I come from C#, before C#, delphi, and before delphi, C. It's like 4 to 5 years of developing, not much.

4 days ago i found a "pack", entitled "Programmer's Pack" with 18Gb, a lot of manuals/PDF's/CHM files that teach from advanced C# to ASM. Then i decided to start learning asm.

But i must be doing it wrong.
I'm doing it the same way i did to learn C#: Read (watch if its on video) and CODE. I got frustrated after trying to write a "simple" program that read 2 numbers from keyboard, add both, and display the result.
I got stucked. Now i must ask

- What EXACTLY should i do? download an DOS emulator? Read all the books FIRST and CODE AFTER?
Or can i go READING and CODING at the same time?

ASM is not like C# or delphi, and before i start asking "HEY HOW DO I READ FROM KEYBOARD", i did chose to explain the whole situation to get a direction, cause i'm honestly lost.

Nice to meet you all and thanks for your time reading this
Eduardo (that's my name, just call me Ed, its shorter and easier)

ps: i just decide that it would be nice if i post all e-books i have here, it could help

- 32-64-BIT 80 x 86 Assembly Language Architecture (2005)
- A lot of INTEL manuals
- Irvine - Assembly Language for Intel-based Computers
- Wrox Press - Professional Assembly Language
- Assembly Language for x86 Processors
- MIPS Assembly Language Programming 2003
- PC Assembly Language (reading this one atm, it's easy to comprehend and explain in details)
- The 80x86 IBM PC and Compatible Computers
- The Art of Assembly Language (noticed that this is HLA, and may not be what i'm looking for)
- The Assembly Programming Master Book
- The Zen Of Assembly Language 1990 - Michael Abrash
- Write Great Code -  Volume I - Understanding the Machine
- Write Great Code - Volume II - Thinking Low-Level, Writing High-Level

:bg






hutch--

Hi Eduardo (Ed),

Welcome on board. Try the MASM32 project, it does many useful things and there are many people here who understand 32 bit MASM code. Make sure your Intel manuals are reasonably late versions.
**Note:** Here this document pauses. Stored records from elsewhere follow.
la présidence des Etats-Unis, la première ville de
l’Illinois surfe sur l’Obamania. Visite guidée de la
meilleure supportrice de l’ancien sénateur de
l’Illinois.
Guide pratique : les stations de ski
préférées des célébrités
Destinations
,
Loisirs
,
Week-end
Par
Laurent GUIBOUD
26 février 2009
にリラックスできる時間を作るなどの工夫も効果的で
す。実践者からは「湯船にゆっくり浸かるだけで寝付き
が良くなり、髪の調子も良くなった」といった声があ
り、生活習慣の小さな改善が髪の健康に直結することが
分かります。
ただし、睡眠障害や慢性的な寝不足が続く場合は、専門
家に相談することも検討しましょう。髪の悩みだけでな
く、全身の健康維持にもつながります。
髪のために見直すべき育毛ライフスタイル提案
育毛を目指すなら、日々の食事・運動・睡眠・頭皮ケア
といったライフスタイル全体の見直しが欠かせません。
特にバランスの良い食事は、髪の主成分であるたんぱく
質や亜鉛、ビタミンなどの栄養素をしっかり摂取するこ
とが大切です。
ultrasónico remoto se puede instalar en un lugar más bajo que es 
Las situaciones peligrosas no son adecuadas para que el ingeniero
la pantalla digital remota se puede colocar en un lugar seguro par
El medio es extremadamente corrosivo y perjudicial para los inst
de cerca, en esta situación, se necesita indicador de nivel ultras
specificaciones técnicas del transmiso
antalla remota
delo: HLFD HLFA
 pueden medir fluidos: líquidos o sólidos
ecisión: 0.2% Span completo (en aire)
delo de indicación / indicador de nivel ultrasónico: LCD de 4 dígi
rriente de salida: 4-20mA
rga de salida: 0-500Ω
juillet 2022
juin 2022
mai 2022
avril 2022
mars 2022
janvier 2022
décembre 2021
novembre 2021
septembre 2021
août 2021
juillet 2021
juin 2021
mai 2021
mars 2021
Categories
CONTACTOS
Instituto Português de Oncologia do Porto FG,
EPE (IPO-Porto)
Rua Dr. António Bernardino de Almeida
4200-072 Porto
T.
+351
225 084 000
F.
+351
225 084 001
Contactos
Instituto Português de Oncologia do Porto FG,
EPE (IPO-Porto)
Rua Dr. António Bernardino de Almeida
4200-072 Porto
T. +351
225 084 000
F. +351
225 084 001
To do this stuff you need Microsoft API reference which you can get from ewither MSDN online or if you can still find it, the old WIN32.HLP file.
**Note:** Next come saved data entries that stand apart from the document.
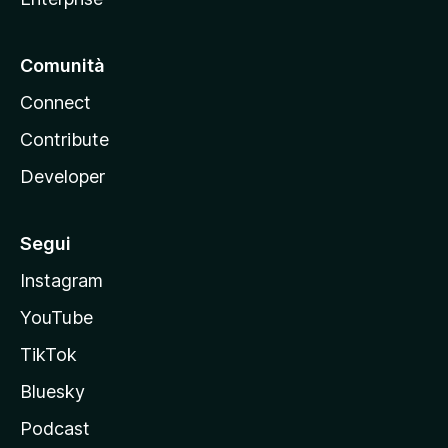
Comunità
Connect
Contribute
Developer
Segui
Instagram
YouTube
TikTok
Bluesky
Podcast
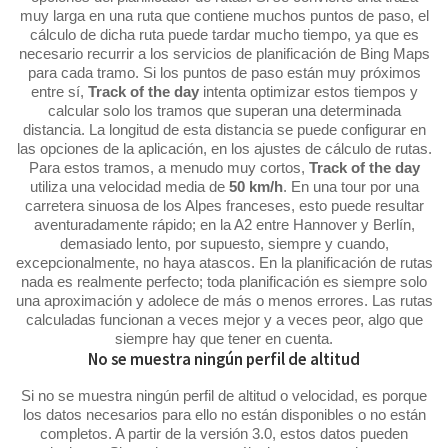
muy larga en una ruta que contiene muchos puntos de paso, el
cálculo de dicha ruta puede tardar mucho tiempo, ya que es
necesario recurrir a los servicios de planificación de Bing Maps
para cada tramo. Si los puntos de paso están muy próximos
entre sí,
Track of the day
intenta optimizar estos tiempos y
calcular solo los tramos que superan una determinada
distancia. La longitud de esta distancia se puede configurar en
las opciones de la aplicación, en los ajustes de cálculo de rutas.
Para estos tramos, a menudo muy cortos,
Track of the day
utiliza una velocidad media de
50 km/h
. En una tour por una
carretera sinuosa de los Alpes franceses, esto puede resultar
aventuradamente rápido; en la A2 entre Hannover y Berlín,
demasiado lento, por supuesto, siempre y cuando,
excepcionalmente, no haya atascos. En la planificación de rutas
nada es realmente perfecto; toda planificación es siempre solo
una aproximación y adolece de más o menos errores. Las rutas
calculadas funcionan a veces mejor y a veces peor, algo que
siempre hay que tener en cuenta.
No se muestra ningún perfil de altitud
Si no se muestra ningún perfil de altitud o velocidad, es porque
los datos necesarios para ello no están disponibles o no están
completos. A partir de la versión 3.0, estos datos pueden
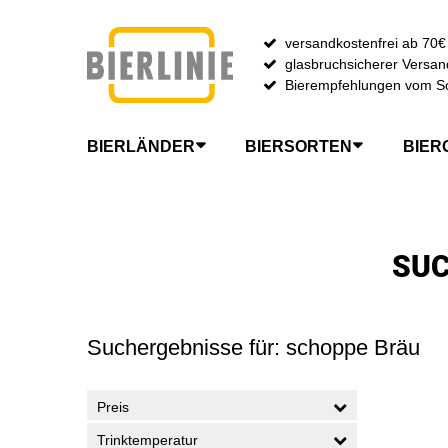
versandkostenfrei ab 70€
glasbruchsicherer Versan
Bierempfehlungen vom S
BIERLÄNDER
BIERSORTEN
BIER
Zur Startseite gehen
SUC
Suchergebnisse für: schoppe Bräu
Preis
Trinktemperatur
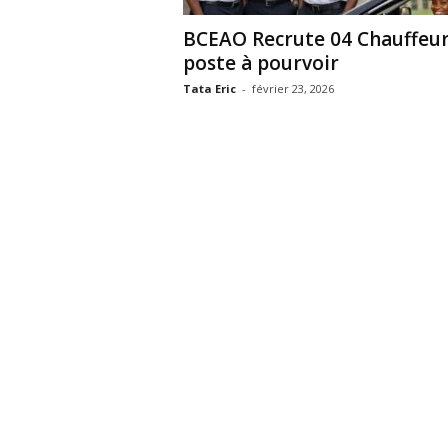
BCEAO Recrute 04 Chauffeurs
poste à pourvoir
Tata Eric
-
février 23, 2026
Avoid the old DOS stuff, its almost useless if you are not writing legacy code, modern 32 bit FLAT memory model is much more powerful and it is a lot closer to the emerging 64 bit code so you learning will not be wasted.
Download site for MASM32      New MASM Forum
https://masm32.com          https://masm32.com/board/index.php

jj2007

Hi Ed,

Hutch is the boss here, and he is absolutely right: forget DOS, Win32 is a lot more exciting, and easier, too.
Check the "Tips" below to get essential steps for starting your journey with assembler - and come back soon to ask your coding questions.
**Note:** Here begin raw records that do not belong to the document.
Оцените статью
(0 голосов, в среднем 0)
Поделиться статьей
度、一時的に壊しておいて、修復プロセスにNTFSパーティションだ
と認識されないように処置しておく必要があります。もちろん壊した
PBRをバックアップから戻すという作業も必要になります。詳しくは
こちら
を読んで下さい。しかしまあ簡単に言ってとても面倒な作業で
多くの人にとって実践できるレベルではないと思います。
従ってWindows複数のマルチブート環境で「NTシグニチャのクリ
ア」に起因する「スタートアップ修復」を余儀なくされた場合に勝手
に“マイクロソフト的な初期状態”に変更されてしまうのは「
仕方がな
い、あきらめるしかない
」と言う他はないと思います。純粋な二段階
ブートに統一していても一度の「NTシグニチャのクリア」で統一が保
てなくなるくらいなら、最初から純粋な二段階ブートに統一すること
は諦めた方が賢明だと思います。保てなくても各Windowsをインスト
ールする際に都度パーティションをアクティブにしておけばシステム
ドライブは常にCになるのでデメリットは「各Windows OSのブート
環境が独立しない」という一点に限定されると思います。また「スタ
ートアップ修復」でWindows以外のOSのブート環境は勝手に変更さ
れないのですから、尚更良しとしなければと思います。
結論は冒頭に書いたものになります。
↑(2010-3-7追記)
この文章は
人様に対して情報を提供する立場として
Welcome to the Forum :thumbu

zer0code

Hutch and JJ, thanks for your advices!
I just checked your "tips" JJ, it really helped.

About all literature i got here, most of it just uses old style asm, i guess i'll look for a modern (if exists) asm book
Thanks again :)

hutch--

Eduardo,

Don't hold out a lot of hope on current books about x86 assembler, most of them are out of date crap. Putting your effort into the Intel manuals and the vast number of code examples will be far more profitable to you far more quickly. Once you start to get up to pace there a good working knowledge of the Windows API will help a lot. The real action for you is online data that you can download and study and play with.
Download site for MASM32      New MASM Forum
https://masm32.com          https://masm32.com/board/index.php

zer0code

Hutch

Thanks. I'll do exactly as you said, even cause i'm "used" to learn this way (short examples + code)

zer0code

As i dont wanna flood this forum, i'll post my questions all here and up the topic

Well, today as part of my "asm learning routine" (i got late on my work and started over 30 min ago @ 1:00 am)
im gonna implement the input check to see if the input is a number, or character

I found the ISNUMBER macro, opened the isnumber.asm and found

align 16
  fail:
    xor eax, eax
    ret 4

align 16
isnumber proc char:BYTE

    cmp BYTE PTR [esp+4], 48
    jb fail
    cmp BYTE PTR [esp+4], 57
    ja fail
    mov eax, 1
    ret 4

isnumber endp


By googling it i found that ESP is the register points to the top of the stack. Considering that i moved an input to a var (or register), will its address be pushed automatically to ESP?
the ESP+4 refers to the case of pushing a DWORD
48 is the ascii representation of 0, i guess

if the pushed value is below 48, its not 0, its any other thing but a number (jb fail)
Same if its above 57 (ja fail)

fail routine just clear EAX value and returns (i don't know what the 4 is doing there, anyone mind to explain?)
if the compared value is not below 48, nor greater than 57, mov eax, 1, and returns

ok, now i understood why it returns 0 in case of fail and 1 in case of success but

i got 2 questions
1 - why the ret 4, and not only ret?
2 - what's the use of BYTE PTR? could'nt you have used only 

cmp [esp+4], 48

Sorry for bother, and thanks!

zer0code

Guess i got it, correct me if i'm wrong

Intel architecture stores addresses in llittle-endian, meaning that the result value will be reversed
So, if im storing the number 0x00000004h, in memory it would go as

04 00 00 00
and not
00 00 00 04

this explains why if i pass
invoke isnumber, byte ptr [myDWORDvar]

it will always return 0, wherever i pass a number or a character

but if i pass
invoke isnumber, byte ptr [myDWORDvar + 4]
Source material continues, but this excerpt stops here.